I too dislike the people that have to fish off the ONLY courtesy dock on my reservoir, or set up camp right smack in the middle of the ramp. However, with all the people I've come across that do that and see me coming, I have never had a problem with them letting me get out of the water, I've even had some help me when I was by myself. I usually try to get loaded up and out of their way as quickly as possible.


----------



## spfldbassguy (Mar 23, 2009)

This annoys me more than anything else in this wonderful world....I'm catchin' me some fish & all of a sudden people take notice & start to "paylake" me.It's not my fault they wasn't catchin' anything in their spot,so why do they feel like they gotta come and try to take mine?This happens to me probably 8 out of 10 times when i'm bank fishin'.That's probably why I love fishin' from my "yak" so much but i've even been "paylaked" while doin that as well.Drives me absolutely freakin' insane!


----------



## 7thcorpsFA (Mar 6, 2010)

Was fishing in Grassy Creek near the Licking River in my boat. The creek was about 75ft. wide and we were in the middle catching White Bass like crazy. The folks fishing from the bank weren't doing to well. Next thing I know two teenagers on old air mattresses swam there way to the spot we were throwing our lures. Parked their sorry buts right on top of the spot so that we could no longer cast without hitting them. They could hardly stay afloat and were thrashing about trying to fish without falling into the drink. Never seen anything so ignorant. Needless to say the fish took off and no one caught anything after that. Our live well was already full so we didn't get mad enough to want to hit them with a boat oar! Lots of nerve out there.


----------



## spfldbassguy (Mar 23, 2009)

7thcorpsFA said:


> Next thing I know two teenagers on old air mattresses swam there way to the spot we were throwing our lures. Parked their sorry buts right on top of the spot so that we could no longer cast without hitting them. They could hardly stay afloat and were thrashing about trying to fish without falling into the drink.
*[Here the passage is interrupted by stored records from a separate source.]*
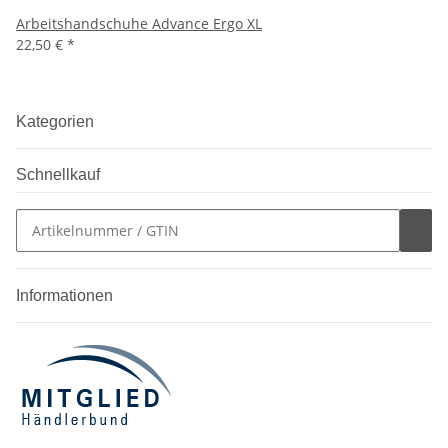
Arbeitshandschuhe Advance Ergo XL
22,50 €
*
Kategorien
Schnellkauf
Informationen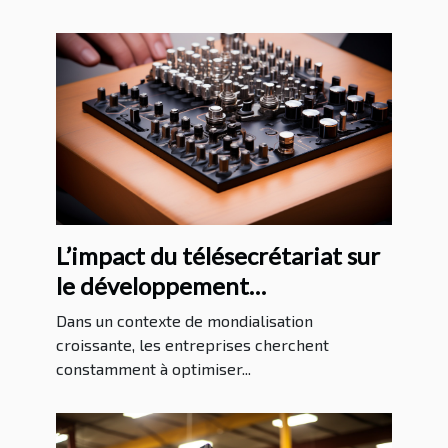
L’impact du télésecrétariat sur
le développement
international des entreprises
Dans un contexte de mondialisation
croissante, les entreprises cherchent
constamment à optimiser...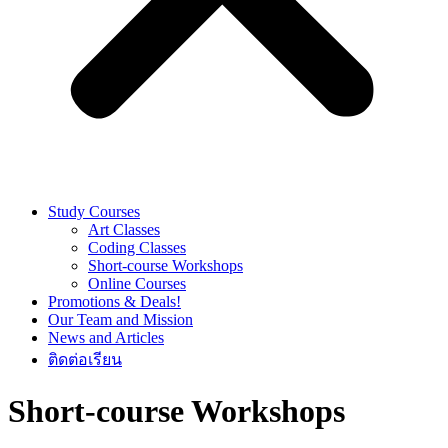
Study Courses
Art Classes
Coding Classes
Short-course Workshops
Online Courses
Promotions & Deals!
Our Team and Mission
News and Articles
ติดต่อเรียน
Short-course Workshops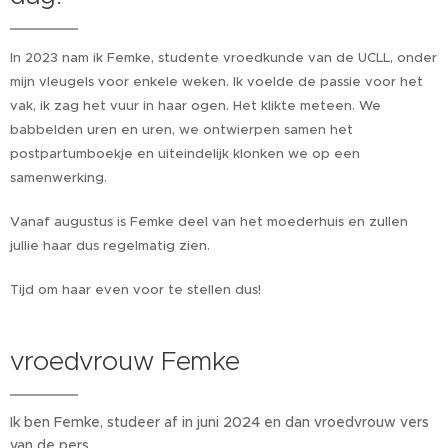
In 2023 nam ik Femke, studente vroedkunde van de UCLL, onder
mijn vleugels voor enkele weken. Ik voelde de passie voor het
vak, ik zag het vuur in haar ogen. Het klikte meteen. We
babbelden uren en uren, we ontwierpen samen het
postpartumboekje en uiteindelijk klonken we op een
samenwerking.
Vanaf augustus is Femke deel van het moederhuis en zullen
jullie haar dus regelmatig zien.
Tijd om haar even voor te stellen dus!
vroedvrouw Femke
Ik ben Femke, studeer af in juni 2024 en dan vroedvrouw vers
van de pers.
Never seen anything so ignorant. .


Man that woulda been something to see.Full live well or not I might tried to see if I coulda hooked their mattress.If for anything just to see the looks on their faces.That does sound like one of the most ignorant,asinine,utterly stupid things that I've ever heard of someone doing to get to some fish.I'll give 'em credit on 1 thing,they got more balls than I do.I would never think about doing something that foolish.


----------



## CWG (May 12, 2010)

Or those "tournament" fisherman, they simply think you LOVE to see them come right into your cove and land lures all around you. 
Pathetic types who look more like something in a TV show about bass tournament than fisherman. Non stop cranking buzzbaits from one end of a spot to the other. You look at them (they're close enough to see the whites of their eyes) and they have that attitude I see too often on memorial day weekend near marina's..its all about *ME* today!


----------



## 7thcorpsFA (Mar 6, 2010)

CWG said:


> Or those "tournament" fisherman, they simply think you LOVE to see them come right into your cove and land lures all around you.
> Pathetic types who look more like something in a TV show about bass tournament than fisherman. Non stop cranking buzzbaits from one end of a spot to the other. You look at them (they're close enough to see the whites of their eyes) and they have that attitude I see too often on memorial day weekend near marina's..its all about *ME* today!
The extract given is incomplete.